Serving Whitman County since 1877
All systems are go on the Port of Whitman County’s $12 million fiber optic project after the agency signed a cooperative agreement with the project’s parent company last week.
Port commissioners agreed to the deal with Northwest Open Access Network, or NOAnet, at their regular meeting last Thursday, Dec. 16. NOAnet was the main recipient of an $84 million federal stimulus grant in March to lay fiber optic cable across unserved areas of rural Washington.
The port received a $10 million slice of that pie to link Clarkston, Pullman and Spokane with four bundles of 144 strands each of glass fiber optic wire.

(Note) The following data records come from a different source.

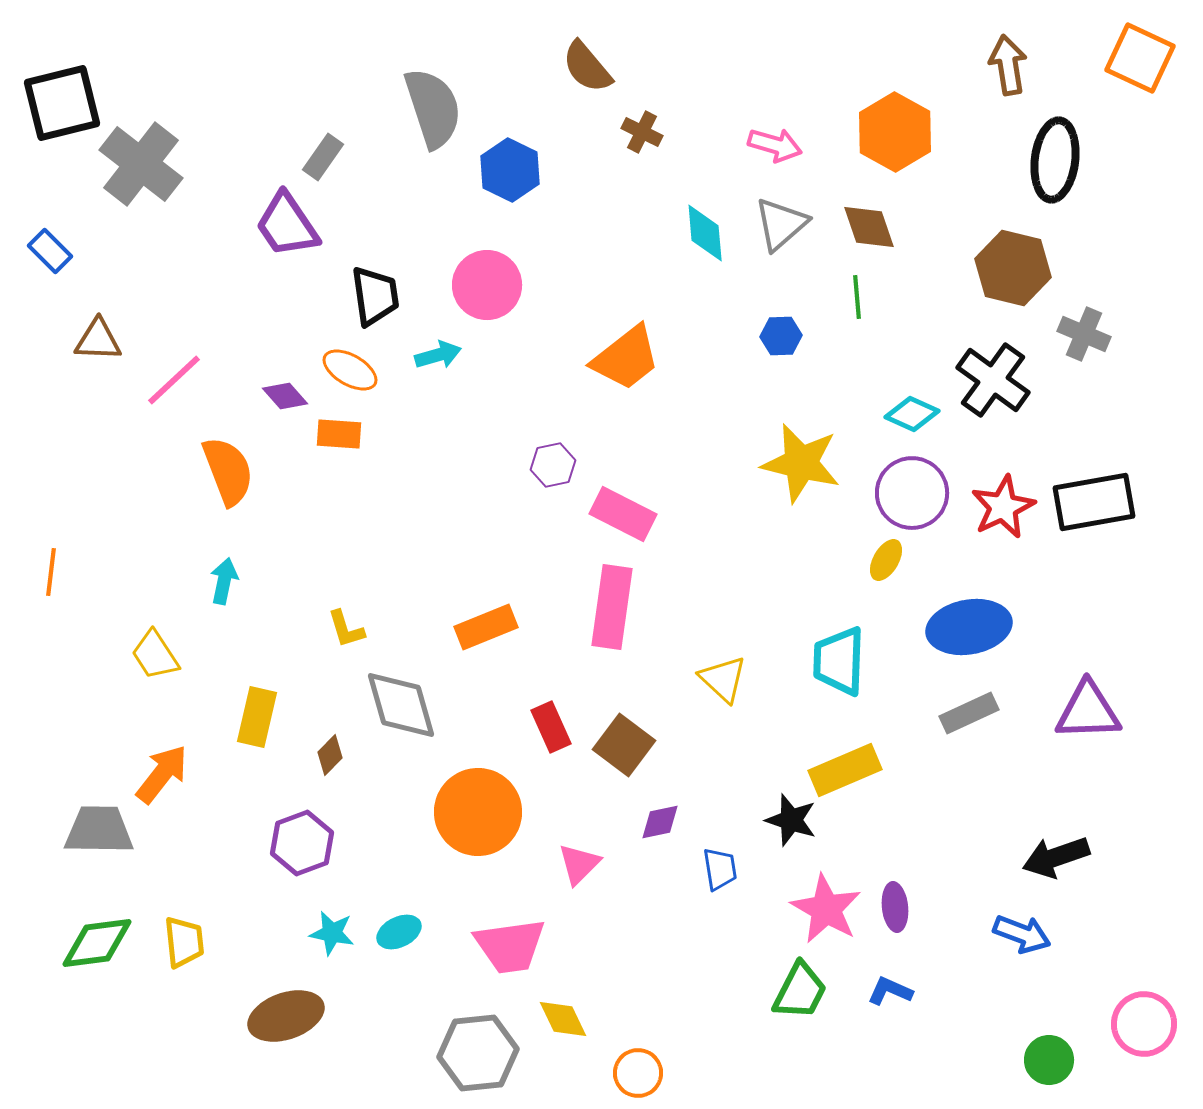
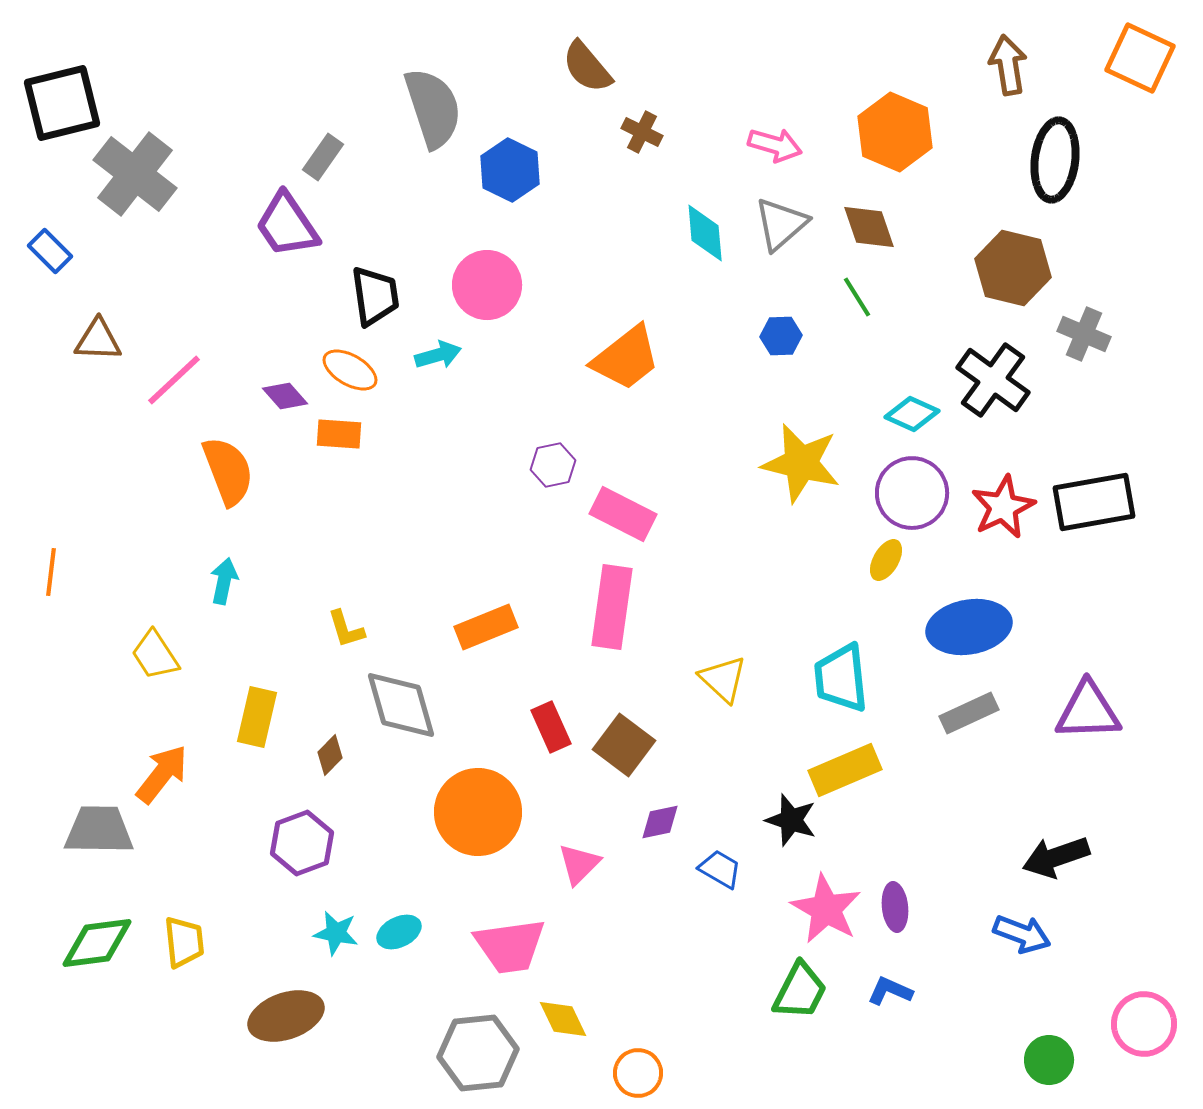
orange hexagon at (895, 132): rotated 6 degrees counterclockwise
gray cross at (141, 164): moved 6 px left, 10 px down
green line at (857, 297): rotated 27 degrees counterclockwise
cyan trapezoid at (839, 661): moved 2 px right, 17 px down; rotated 8 degrees counterclockwise
blue trapezoid at (720, 869): rotated 51 degrees counterclockwise
cyan star at (332, 933): moved 4 px right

The line would run along state right-of-ways along highways through Spangle, Rosalia, Oakesdale, Garfield and Palouse.
The agreement with NOAnet allows the port to proceed with contracts for engineers and construction firms to do the work.
The port must put up $2 million of its own funds as a local match for the federal dollars.

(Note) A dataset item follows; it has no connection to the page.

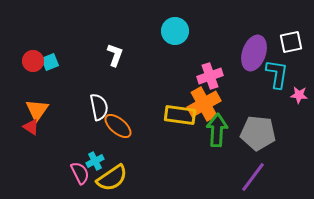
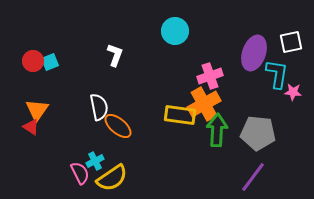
pink star: moved 6 px left, 3 px up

That money, which will come out of port reserve funds, is expected to be recouped by leasing the new lines to telecommunications companies. The port has revised a payment plan on some projects and now gets revenue from lease payments on present fiber optic lines in the Pullman and St. John areas. Also, the port reserves have been augments by sales of a lot at the Colfax airport, a business incubator building at the Pullman Industrial Park and the former port office building in Colfax.
Signing of the contract with NOAnet had been delayed while port officials determined whether federal law would allow the port to lease access to the lines.